__Task details__. Print every entry exactly as written and exclude all images.

== Dataset entries ==

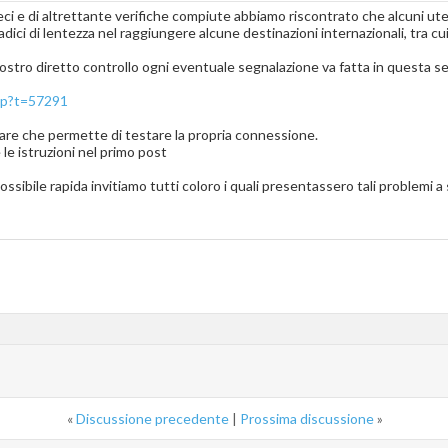
ci e di altrettante verifiche compiute abbiamo riscontrato che alcuni ut
adici di lentezza nel raggiungere alcune destinazioni internazionali, tra cu
nostro diretto controllo ogni eventuale segnalazione va fatta in questa s
php?t=57291
ware che permette di testare la propria connessione.
le istruzioni nel primo post
possibile rapida invitiamo tutti coloro i quali presentassero tali problemi
«
Discussione precedente
|
Prossima discussione
»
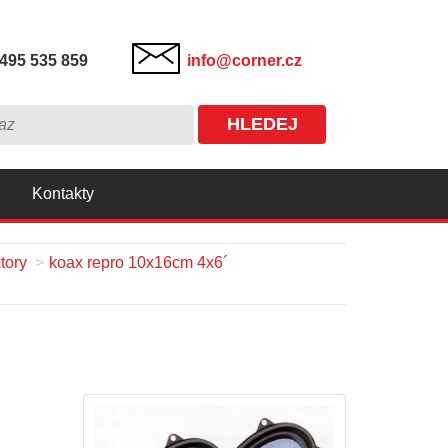
495 535 859
info@corner.cz
HLEDEJ
Kontakty
tory
koax repro 10x16cm 4x6´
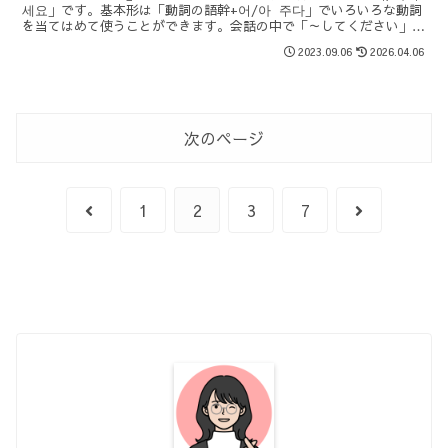
세요」です。基本形は「動詞の語幹+어/아 주다」でいろいろな動詞
を当てはめて使うことができます。会話の中で「～してください」と
お願いすることはよくあるので、しっかり覚えて使っていきましょ
2023.09.06
2026.04.06
う。
次のページ
前
次
1
2
3
7
へ
へ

===

__Output__.
ci e di altrettante verifiche compiute abbiamo riscontrato che alcuni ut
adici di lentezza nel raggiungere alcune destinazioni internazionali, tra cu
nostro diretto controllo ogni eventuale segnalazione va fatta in questa s
php?t=57291
ware che permette di testare la propria connessione.
le istruzioni nel primo post
possibile rapida invitiamo tutti coloro i quali presentassero tali problemi
«
Discussione precedente
|
Prossima discussione
»
495 535 859
info@corner.cz
HLEDEJ
Kontakty
tory
koax repro 10x16cm 4x6´
세요」です。基本形は「動詞の語幹+어/아 주다」でいろいろな動詞
を当てはめて使うことができます。会話の中で「～してください」と
お願いすることはよくあるので、しっかり覚えて使っていきましょ
2023.09.06
2026.04.06
う。
次のページ
前
次
1
2
3
7
へ
へ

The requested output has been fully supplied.